Selon Nicole Tourigny, chargée des relations de travail à Statistique Canada, l'organisme sait combien de plaintes pour harcèlement sont effectuées par ses employés, mais ignore - contrairement à la plupart des ministères - s'il s'agit de plaintes pour harcèlement sexuel, verbal, physique ou autre.

Harcèlement sexuel, le «flop» des ressources humaines

Le laxisme des employeurs en matière de harcèlement sexuel fait partie des «ratés» de 2015 du palmarès annuel des «tops et des flops» de l'Ordre des conseillers en ressources humaines, qui représente 10 000 membres au Québec.
L'Ordre signale que plusieurs cas de laxisme ont été exposés au grand jour et ont fait la manchette.
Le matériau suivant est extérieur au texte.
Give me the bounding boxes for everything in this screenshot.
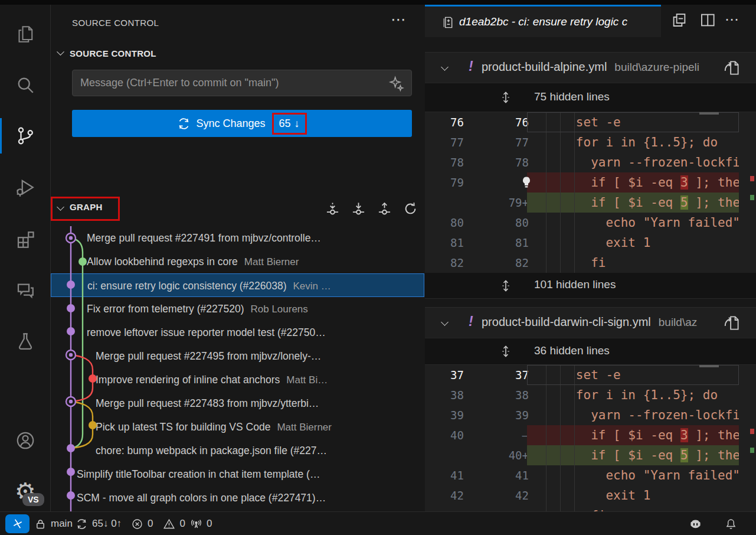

Selon l'organisation, les dossiers les plus déplorables sont ceux où l'employeur, conscient de la situation, a choisi de fermer les yeux. L'Ordre espère que la médiatisation de ces cas aura permis aux travailleurs et aux gestionnaires de prendre conscience de la gravité de l'enjeu et de l'importance d'agir.
La conflit chez les concessionnaires automobiles du Saguenay-Lac-Saint-Jean, qui perdure depuis trois ans, a également retenu l'attention dans les «flops». Le lockout des 440 employés des 27 concessionnaires devrait prendre fin d'ici la fin de janvier, en raison de l'adoption du projet de loi 71 par le gouvernement du Québec.
Du coté des «tops» de 2015, l'Ordre souligne les ententes intervenues sur les régimes de retraite des employés dans le secteur privé et dans l'administration publique, notamment chez White Birch et à la Ville de Victoriaville.
La conclusion d'un accord de principe dans le secteur public provincial est également saluée. L'entente devra toutefois être ratifiée dans les prochaines semaines par les syndiqués.